Boyhood de Richard Linklater : déplier le temps

La réussite de Boyhood tient évidemment à ce pari impossible de réunir les mêmes comédiens douze ans de suite pour une histoire qui tient la route, du dressage de l’enfance aux codes civilisés (“bonjour, s’il-te-plaît, merci”, la propreté, les devoirs…) et de l’amour de gens normaux dans une filmographie américaine surtout peuplée de superhéros et de prolétaires en caravane.

Alors suivons Ellar Coltrane soulevé avec sa soeur Lorelei Linklater, fille du cinéaste dans les pérégrinations de sa mère débordée, exceptionnelle Patricia Arquette dans cet exercice douloureux pour les comédiennes du passage du temps. Elle s’amourache d’hommes dont la virilité sombre dans l’alcoolisme alors que leurs enfants se réfugient dans les rêves d’artiste raté de leur père jour par Ethan Hawke, dans un rôle très naturaliste pour avoir fait rêver des générations d’adolescents dans son Cercle des poètes disparus avant de mener une carrière en demi-teinte.
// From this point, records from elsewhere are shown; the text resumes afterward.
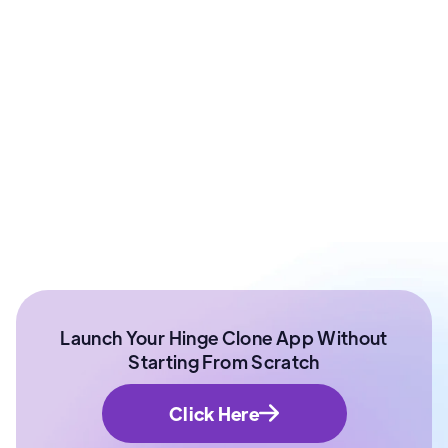
Prashant Sharma
Co - Founder at ArixLabs
Ex - Senior Data Scientist Kotak Bank | Product
Manager | IIT Roorkee
Launch Your Hinge Clone App Without
Starting From Scratch
Click Here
Richard Linklater déplie le temps pour s’attacher aux rites initiatiques masculins (le mâle plaisir d’uriner à la fraîche la queue en main) et féminins (l’excellente Lorelei Linklater faisant tout pour préserver son intimité face à un père inquisiteur de ne pas partager l’enfance des siens). Tu deviendras un homme mon fils, etc. Le petit homme aux traits féminins devient un adolescent boutonneux, apprend la règle du jeu social et embouche les filles qui aiment les beaux ténébreux.

Richard Linklater moque le délire du XXIe siècle autour du profil en enfermant ses personnages puis son jeune homme dans un profil très particulier, l’attachement des intellectuels de gauche à l’épanouissement artistique et intellectuel à défaut de réponse du ciel et par rejet de la vacuité de la quête frénétique d’argent. Qu’importe, il a réussi l’un des plus beaux pliages de l’histoire du cinéma, une histoire de visages aimés plus profondément à mesure qu’ils se rident.